[ABOUT THIS TASK]
Your task is to copy each line of the records that includes the string "лекарственных".

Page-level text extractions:
○ ○ ○ ○

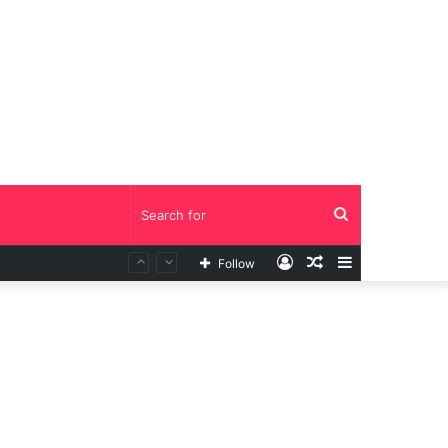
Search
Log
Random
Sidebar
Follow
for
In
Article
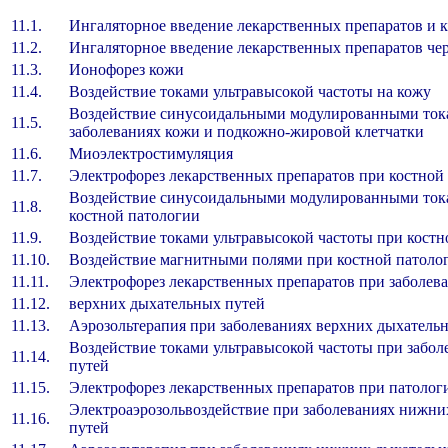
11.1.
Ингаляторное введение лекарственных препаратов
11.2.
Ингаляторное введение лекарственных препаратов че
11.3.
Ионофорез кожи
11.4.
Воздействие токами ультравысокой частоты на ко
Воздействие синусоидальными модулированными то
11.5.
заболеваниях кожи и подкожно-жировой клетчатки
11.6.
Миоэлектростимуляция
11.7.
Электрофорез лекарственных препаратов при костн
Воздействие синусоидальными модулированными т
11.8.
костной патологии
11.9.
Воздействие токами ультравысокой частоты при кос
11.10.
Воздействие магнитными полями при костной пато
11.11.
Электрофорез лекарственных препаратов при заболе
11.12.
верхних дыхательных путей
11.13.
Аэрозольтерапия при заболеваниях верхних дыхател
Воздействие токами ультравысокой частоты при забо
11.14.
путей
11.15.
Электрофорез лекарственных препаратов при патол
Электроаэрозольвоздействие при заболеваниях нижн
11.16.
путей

○ ○ ○ ○

[SOLVED EXERCISE]
Ингаляторное введение лекарственных препаратов
Ингаляторное введение лекарственных препаратов че
Электрофорез лекарственных препаратов при костн
Электрофорез лекарственных препаратов при заболе
Электрофорез лекарственных препаратов при патол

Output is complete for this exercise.